The state and the CPI(M) have not dared to respond with overt violence yet, although there is news that a motorbike-borne militia is being assembled nearby by Sushanta Ghosh, the notorious CPI(M) minister, and Dipak Sarkar, the CPI(M) district secretary.  The state has been forced to accede to the bail of the three teenage students arrested by the police and have also sent Sandeep Sinha Roy, the notorious O.C of Lalgarh police station, on extended leave.  There are also reports that, being unable to quell the resistance, the state government has requested the central government to send paramilitary forces to help in their efforts.

What we are witnessing in the tribal belt of West Bengal is of historical moment.  A long oppressed people have risen up and are daring to confront their oppressors and question the logic of “development” that destroys their lives and livelihoods.  It is interesting to observe that the nature of confrontation with the state, exceptional in scale and intensity, seems to be inspired by the popular resistance at Nandigram — thereby providing some sort of continuity to the possibility of an emerging people’s struggles against state repression.

The West Bengal government has been alleging that the movement is being organized and led by the Maoists, and that the Lalgarh area has become a “liberated zone” for them.  These are common ploys used by the CPI(M), the government and its sympathizers to brand and delegitimize popular movements.  The mainstream media, a faithful ally of the state in such matters, has been repeating the same allegations and lamenting that such acts, which are being dubbed anarchic in nature, has resulted in the breakdown of civil authority.  In this manner, attempts are being made to dissociate the urban civil society and intelligentsia from the movement, who have not yet been able to formulate a response to the upsurge.  Moreover, using such rhetoric, the state is perhaps also trying to legitimize whatever steps it wishes to adopt in overcoming the resistance.

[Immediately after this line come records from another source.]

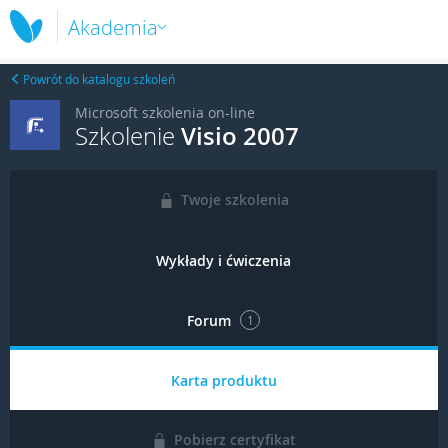
Akademia
Powrót do katalogu szkoleń
Microsoft szkolenia on-line
Szkolenie
Visio 2007
Twoje szkolenia
Wykłady i ćwiczenia
Forum
1
Karta produktu
Pobierz certyfikat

It is quite expected that radical political forces would have been active among the adivasis as the latter have been the most downtrodden people in India and it is their land and resources which are being handed over for corporate plunder.  However the presence and participation of the Maoists or similar forces in no way delegitimizes this seemingly spontaneous, and democratic, expression of people’s anger.  This is amply expressed by what Arati Murmu, a woman who had been assaulted by the police, and who had gone to block the Lalgarh police station, had to say:

“Whenever there is a Maoist attack the police raid our villages and torture our women and children.  For how long will we suffer this oppression by the police?  All of us are Maoists, let the police arrest us.  Today we have come out.”